Reading this prompted me to do a pubmed search to see if any additional data had been published since October 2011 to help answer whether rivaroxaban can be used to treat PE in a patient with active cancer. In February 2015 in the CHEST journal, a meta-analysis titled Direct Oral Anticoagulants (DOAs) in Patients With VTE and Cancer was published. This meta-analysis found 10 studies comparing DOAs with conventional anticoagulation for treatment of VTE including patients with cancer. Six studies were included in the meta-analysis (two with dabigatran, two with rivaroxaban, one with edoxaban, and one with apixaban), accounting for a total of 1,132 patients. VTE recurred in 23 of 595 (3.9%) and in 32 of 537 (6.0%) patients with cancer treated with DOAs and conventional treatment, respectively. Major bleeding occurred in 3.2% and 4.2% of patients receiving DOAs and conventional treatment, respectively. The authors of the meta-analysis concluded that DOAs seem to be as effective and safe as conventional treatment for the prevention of VTE in patients with cancer. Further clinical trials in patients with cancer-associated VTE should be performed to confirm these results.
For me, this is enough information to say that a patient could be treated with rivaroxaban for PE if they have cancer. Although it certainly is not enough data to recommend rivaroxaban over warfarin or enoxaparin. What is your take on the data? Are you comfortable using a 2015 meta-analysis to go against a 2C recommendation from CHEST based on 2011 data? Let me know at email@example.com.
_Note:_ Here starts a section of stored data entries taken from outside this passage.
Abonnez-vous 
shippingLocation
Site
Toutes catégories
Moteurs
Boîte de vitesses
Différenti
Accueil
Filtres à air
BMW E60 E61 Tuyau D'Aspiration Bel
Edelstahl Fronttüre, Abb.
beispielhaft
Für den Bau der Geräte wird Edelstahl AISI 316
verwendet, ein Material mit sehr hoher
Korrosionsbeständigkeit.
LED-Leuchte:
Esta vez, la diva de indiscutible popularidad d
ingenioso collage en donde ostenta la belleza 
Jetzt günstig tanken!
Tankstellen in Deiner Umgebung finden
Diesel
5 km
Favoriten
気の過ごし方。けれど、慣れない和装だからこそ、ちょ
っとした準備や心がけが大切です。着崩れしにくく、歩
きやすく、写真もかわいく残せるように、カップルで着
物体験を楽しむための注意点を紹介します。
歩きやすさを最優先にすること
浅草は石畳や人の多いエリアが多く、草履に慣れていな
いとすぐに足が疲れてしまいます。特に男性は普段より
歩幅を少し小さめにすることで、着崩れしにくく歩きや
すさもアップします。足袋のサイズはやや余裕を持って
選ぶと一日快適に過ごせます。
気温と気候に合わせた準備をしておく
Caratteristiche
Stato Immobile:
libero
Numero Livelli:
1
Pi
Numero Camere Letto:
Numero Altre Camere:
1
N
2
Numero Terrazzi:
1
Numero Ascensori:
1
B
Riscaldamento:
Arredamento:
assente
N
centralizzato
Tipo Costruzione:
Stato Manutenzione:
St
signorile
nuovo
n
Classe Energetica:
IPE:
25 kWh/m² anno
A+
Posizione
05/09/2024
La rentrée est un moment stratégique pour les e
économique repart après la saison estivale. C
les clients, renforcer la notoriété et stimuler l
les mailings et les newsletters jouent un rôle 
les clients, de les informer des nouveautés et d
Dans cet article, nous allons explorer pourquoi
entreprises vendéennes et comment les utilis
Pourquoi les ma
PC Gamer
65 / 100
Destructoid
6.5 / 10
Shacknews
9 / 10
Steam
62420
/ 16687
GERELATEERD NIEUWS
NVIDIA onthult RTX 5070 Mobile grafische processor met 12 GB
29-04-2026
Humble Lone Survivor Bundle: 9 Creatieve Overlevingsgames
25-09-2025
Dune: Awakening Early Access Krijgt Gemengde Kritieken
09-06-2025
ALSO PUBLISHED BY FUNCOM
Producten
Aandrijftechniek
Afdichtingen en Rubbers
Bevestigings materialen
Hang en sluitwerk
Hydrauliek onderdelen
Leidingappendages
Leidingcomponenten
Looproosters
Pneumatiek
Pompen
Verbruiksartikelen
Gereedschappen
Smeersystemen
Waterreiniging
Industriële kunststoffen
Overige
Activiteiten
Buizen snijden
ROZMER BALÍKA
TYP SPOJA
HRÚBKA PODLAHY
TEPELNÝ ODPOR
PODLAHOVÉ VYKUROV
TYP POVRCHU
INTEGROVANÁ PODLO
The resource I’d like to share in this episode is a collection of evidence based guidelines written by the Surgical Critical Care and Acute Care Surgery teams at Orlando Regional Medical Center (ORMC). These guidelines are freely available on the web at http://surgicalcriticalcare.net/guidelines. Some key guidelines I have used from this site are Post-Splenectomy Vaccine Prophylaxis, Electrolyte Replacement, and Seizure Prophylaxis in Traumatic Brain Injury. The electrolyte replacement guidelines in particular were a tremendous resource when it came time to develop critical care electrolyte replacement guidelines at my institution. There are over 70 guidelines available at this website! Thank you to Orlando Regional Medical Center for developing and freely sharing these guidelines!